— Problem description —
Only the text should be kept: print every entry below exactly and leave each image out.

Dataset entries:

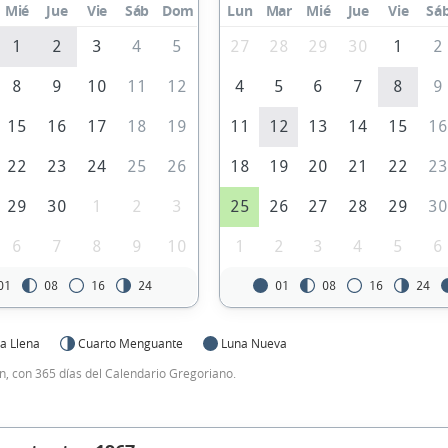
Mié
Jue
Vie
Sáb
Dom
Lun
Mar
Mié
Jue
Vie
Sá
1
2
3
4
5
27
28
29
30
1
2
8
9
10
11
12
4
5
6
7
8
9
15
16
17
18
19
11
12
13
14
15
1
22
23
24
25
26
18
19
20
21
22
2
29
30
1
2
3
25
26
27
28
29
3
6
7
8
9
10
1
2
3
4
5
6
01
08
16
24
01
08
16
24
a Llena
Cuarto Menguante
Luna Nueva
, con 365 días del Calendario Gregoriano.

— Written response —
Mié
Jue
Vie
Sáb
Dom
Lun
Mar
Mié
Jue
Vie
Sá
1
2
3
4
5
27
28
29
30
1
2
8
9
10
11
12
4
5
6
7
8
9
15
16
17
18
19
11
12
13
14
15
1
22
23
24
25
26
18
19
20
21
22
2
29
30
1
2
3
25
26
27
28
29
3
6
7
8
9
10
1
2
3
4
5
6
01
08
16
24
01
08
16
24
a Llena
Cuarto Menguante
Luna Nueva
, con 365 días del Calendario Gregoriano.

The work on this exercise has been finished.